* **Exercise objective**
How many lines in the records below contain "untuk"? Reply with the number alone.

(Data excerpts)
--- START ---

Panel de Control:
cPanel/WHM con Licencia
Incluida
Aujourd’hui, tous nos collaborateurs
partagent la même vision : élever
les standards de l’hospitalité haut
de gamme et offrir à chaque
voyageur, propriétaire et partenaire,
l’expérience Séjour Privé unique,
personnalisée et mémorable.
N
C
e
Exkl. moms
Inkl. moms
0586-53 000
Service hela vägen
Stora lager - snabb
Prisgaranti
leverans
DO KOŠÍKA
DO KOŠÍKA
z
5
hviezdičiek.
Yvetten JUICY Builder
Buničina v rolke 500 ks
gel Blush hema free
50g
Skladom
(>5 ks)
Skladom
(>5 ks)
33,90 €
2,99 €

--- END ---
--- START ---

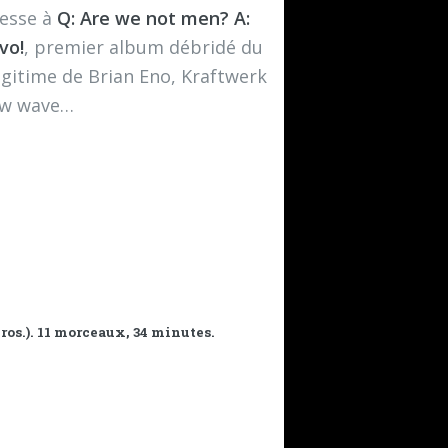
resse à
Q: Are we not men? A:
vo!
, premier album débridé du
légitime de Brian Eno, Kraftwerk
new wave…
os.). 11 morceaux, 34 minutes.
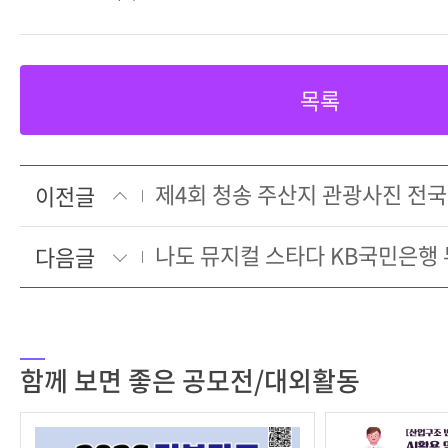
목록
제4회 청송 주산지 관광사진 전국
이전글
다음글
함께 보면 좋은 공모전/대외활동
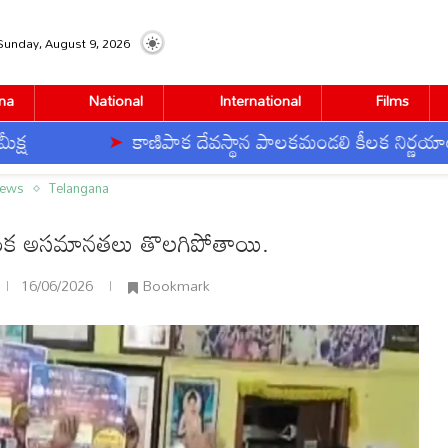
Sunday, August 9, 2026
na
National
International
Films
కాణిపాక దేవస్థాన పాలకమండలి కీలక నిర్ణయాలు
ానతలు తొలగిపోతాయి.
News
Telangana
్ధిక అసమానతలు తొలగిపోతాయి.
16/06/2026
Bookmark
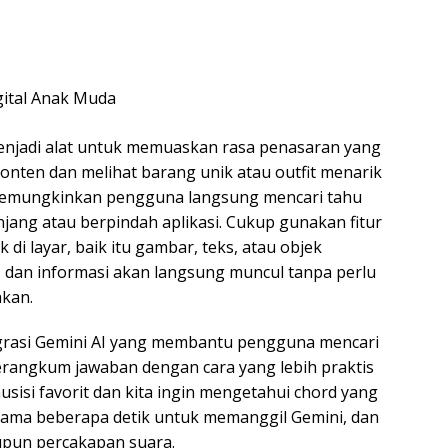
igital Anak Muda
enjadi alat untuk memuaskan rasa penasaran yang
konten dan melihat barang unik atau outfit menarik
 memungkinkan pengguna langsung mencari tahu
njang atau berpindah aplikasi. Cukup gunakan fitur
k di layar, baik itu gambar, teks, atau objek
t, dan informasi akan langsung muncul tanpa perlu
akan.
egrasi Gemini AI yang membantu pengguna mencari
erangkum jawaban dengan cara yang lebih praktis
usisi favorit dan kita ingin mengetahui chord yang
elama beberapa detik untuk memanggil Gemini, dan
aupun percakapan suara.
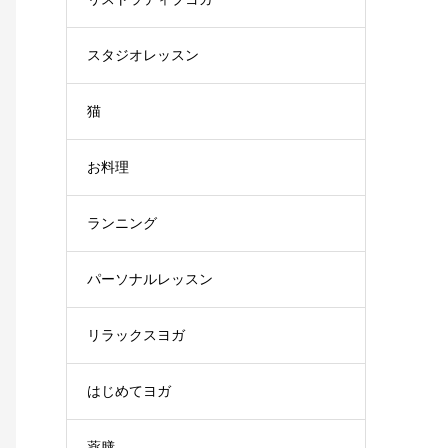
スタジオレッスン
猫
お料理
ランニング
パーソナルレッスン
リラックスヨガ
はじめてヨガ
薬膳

--- END ---

* **Answer to the exercise**
2